#### What the task asks
Please restate the entries verbatim. The copy should hold no pictures.

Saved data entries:
━━━━━━━━
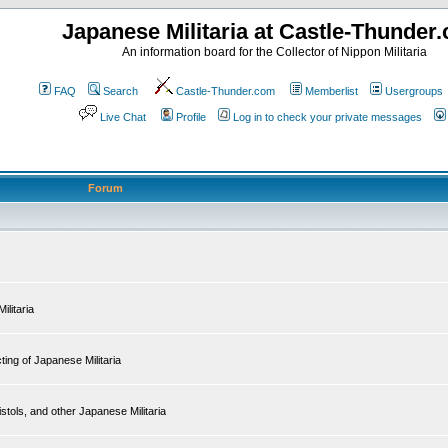
Japanese Militaria at Castle-Thunder
An information board for the Collector of Nippon Militaria
FAQ
Search
Castle-Thunder.com
Memberlist
Usergroups
Live Chat
Profile
Log in to check your private messages
Forum
ilitaria
ing of Japanese Militaria
tols, and other Japanese Militaria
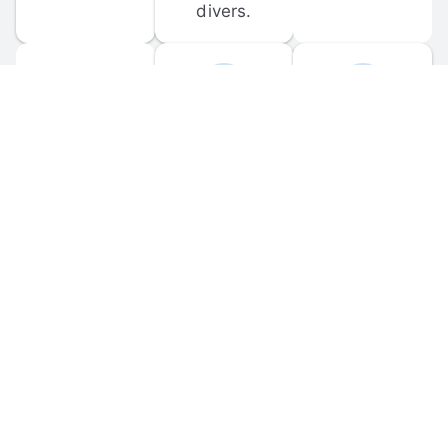
divers.
FORUM 
MOBILE 
DISCUSSIONS
APPS
Participate in 
Download 
scuba-related 
the official 
forum 
DiveBuddy 
discussions 
mobile app 
and ask 
for iOS and 
questions.
Android.
© 
2026
 Dive Buddy LLC. All rights reserved.
FAQ
 · 
Privacy Policy
 · 
Terms of Use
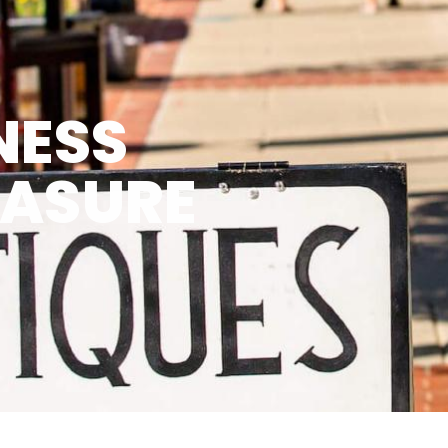
NESS
EASURE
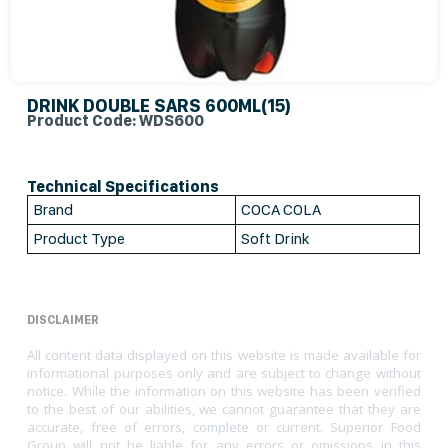
DRINK DOUBLE SARS 600ML(15)
Product Code: WDS600
Technical Specifications
Brand
COCA COLA
Product Type
Soft Drink
DISCLAIMER
All content data displayed on this website is made available for
informational purposes only and are subject to change without
notice. While the information on this website has been verified
to the best of our abilities, we cannot guarantee that they are
accurate, free of errors, complete or current. Superior Food
Group will not be liable for any errors or omissions in this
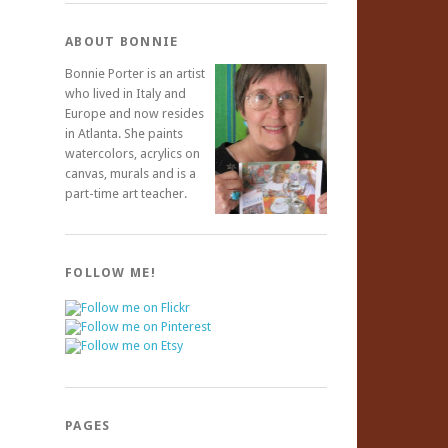
ABOUT BONNIE
Bonnie Porter is an artist
who lived in Italy and
Europe and now resides
in Atlanta. She paints
watercolors, acrylics on
canvas, murals and is a
part-time art teacher.
FOLLOW ME!
PAGES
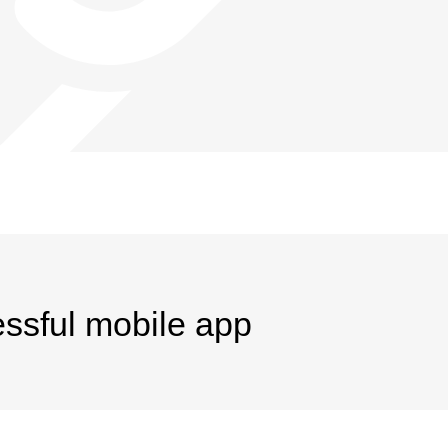
essful mobile app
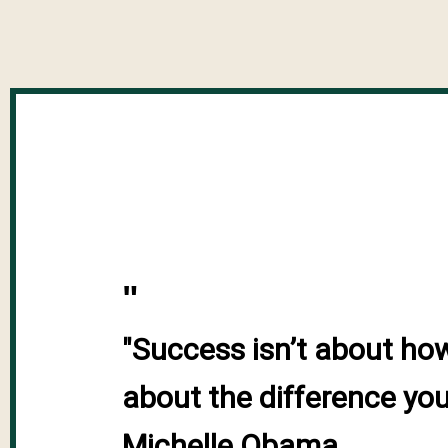
"
"Success isn’t about ho
about the difference you 
Michelle Obama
━━━━━━━━
#### Result
Japanese Militaria at Castle-Thunder
An information board for the Collector of Nippon Militaria
FAQ
Search
Castle-Thunder.com
Memberlist
Usergroups
Live Chat
Profile
Log in to check your private messages
Forum
ilitaria
ing of Japanese Militaria
tols, and other Japanese Militaria
divers.
FORUM 
MOBILE 
DISCUSSIONS
APPS
Participate in 
Download 
scuba-related 
the official 
forum 
DiveBuddy 
discussions 
mobile app 
and ask 
for iOS and 
questions.
Android.
© 
2026
 Dive Buddy LLC. All rights reserved.
FAQ
 · 
Privacy Policy
 · 
Terms of Use
NESS
EASURE
DRINK DOUBLE SARS 600ML(15)
Product Code: WDS600
Technical Specifications
Brand
COCA COLA
Product Type
Soft Drink
DISCLAIMER
All content data displayed on this website is made available for
informational purposes only and are subject to change without
notice. While the information on this website has been verified
to the best of our abilities, we cannot guarantee that they are
accurate, free of errors, complete or current. Superior Food
Group will not be liable for any errors or omissions in this
ABOUT BONNIE
Bonnie Porter is an artist
who lived in Italy and
Europe and now resides
in Atlanta. She paints
watercolors, acrylics on
canvas, murals and is a
part-time art teacher.
FOLLOW ME!
PAGES
essful mobile app
"
"Success isn’t about ho
about the difference you 
Michelle Obama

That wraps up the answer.